The Office of Budget Responsibility’s (OBR) revised outlook will move the official forecasts into line with those of others, such as the Organisation for Economic Co-operation and Development (OECD), which yesterday declared the UK economy already to be in recession. It also predicted Britain’s underlying government borrowing was set to be worse in 2013 than in the ClubMeds – Italy, Spain, Portugal, and Greece.

The Chancellor insisted he would still hit his deficit rules, but to do this he will be extending the public spending cuts well beyond the current end-date of 2014-15. If Gideon keeps on hitting his deficit rules at the current rate, the UK will be suffering austerity until around 2030.
Crucially, Osborne’s Budget statement will make a massive switch to capital spending only. Downing Street refused to comment tonight on what effect that enormous decision would have on Government services.
Today’s UK airwaves will be full of hot air and bollocks about what George Osborne’s words  mean. But the reality will remain the same whatever words are spoken: Britain is falling behind in its debt management at an alarming rate.

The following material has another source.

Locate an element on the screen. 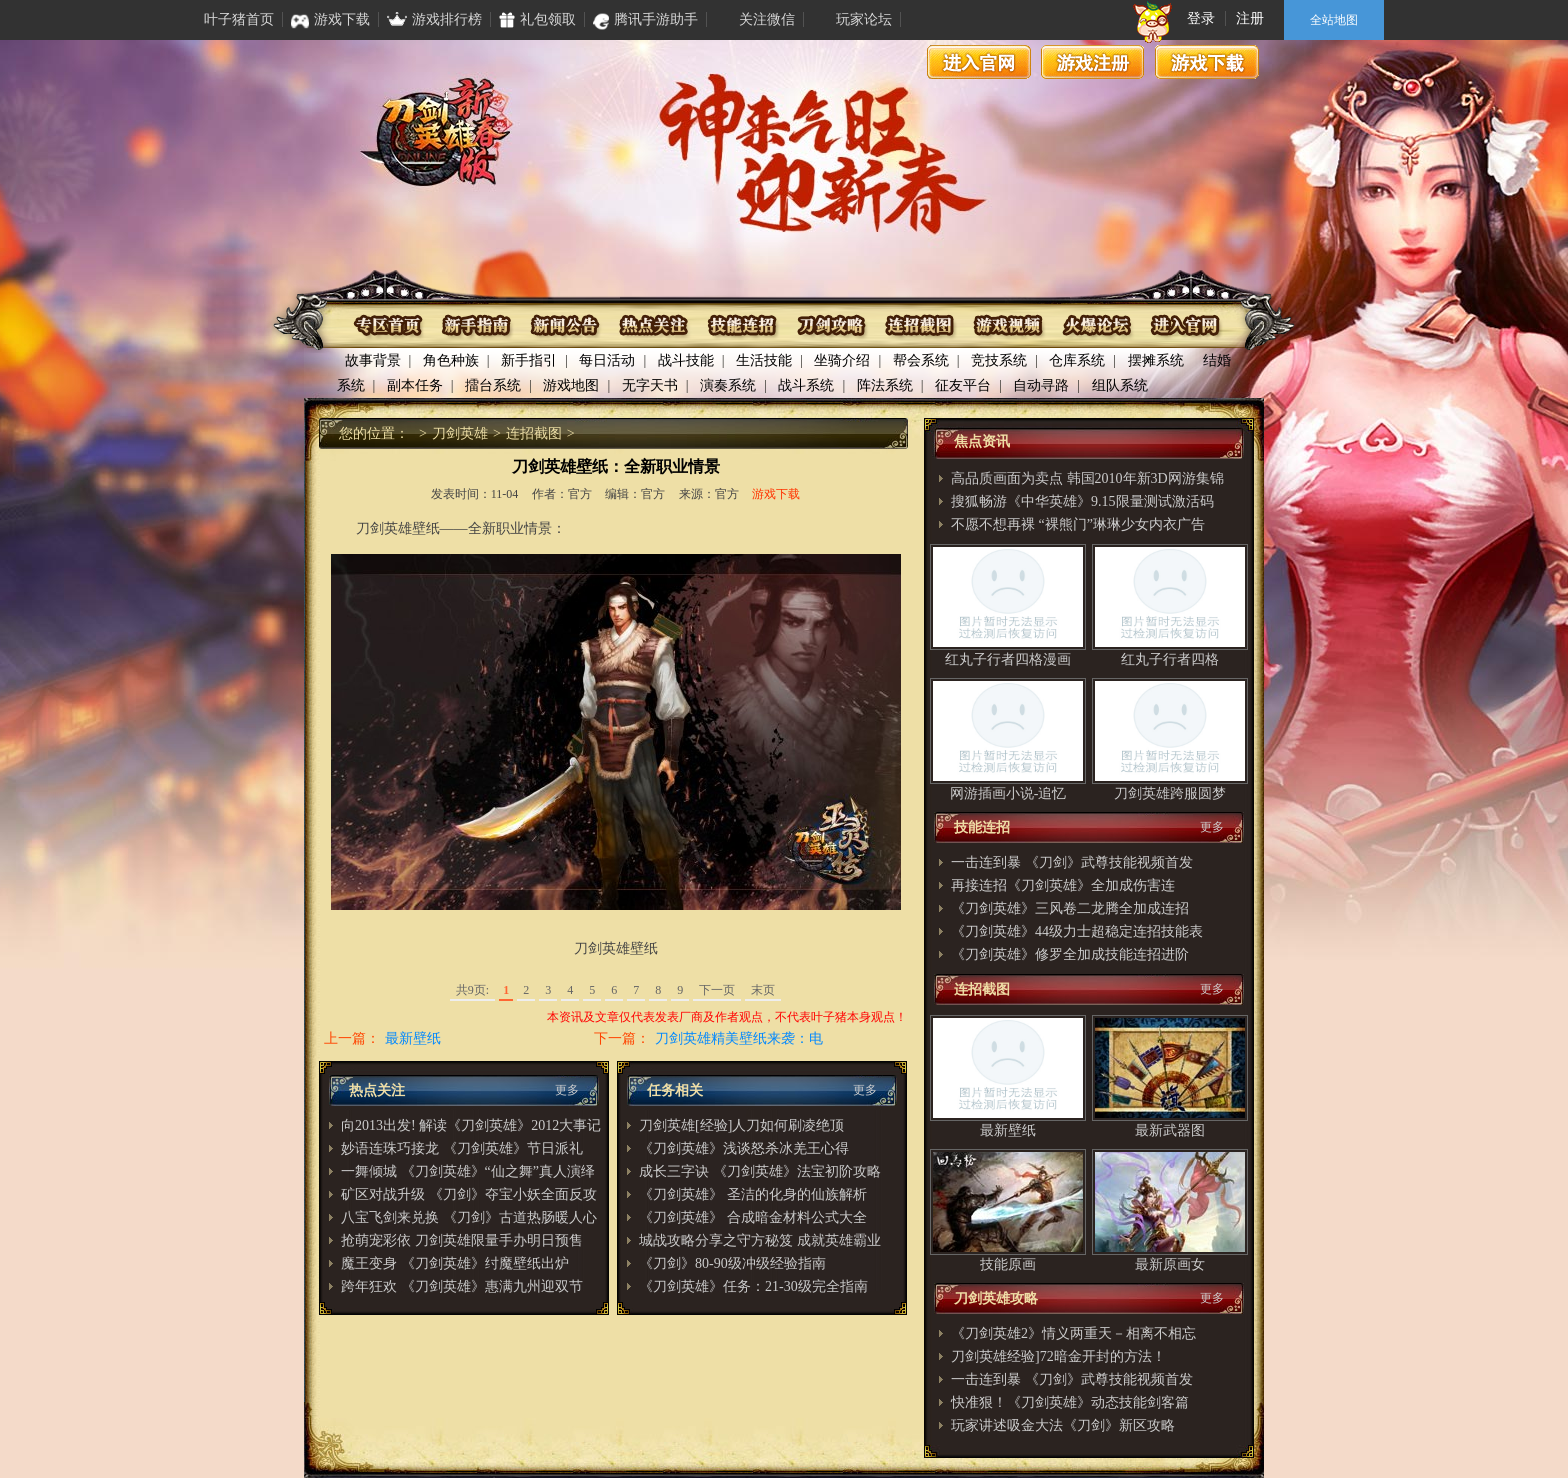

None of this will come as a surprise to realists. The factors in play have always been these: Labour overspent after 2002, the bank bailouts cost us dearly because of our economic bias, the cutting began five years too late, we haven’t done anything to substantively restructure the economy, and vested interests (from trade unions to senior Whitehall mandarins) have done everything in their power to undermine the austerity programme.
Still to come are the economic effects of our main trading partner’s implosion, and banking collapses in the light of EU sovereign insolvency. And to top it all, I’ve got a stinking cold.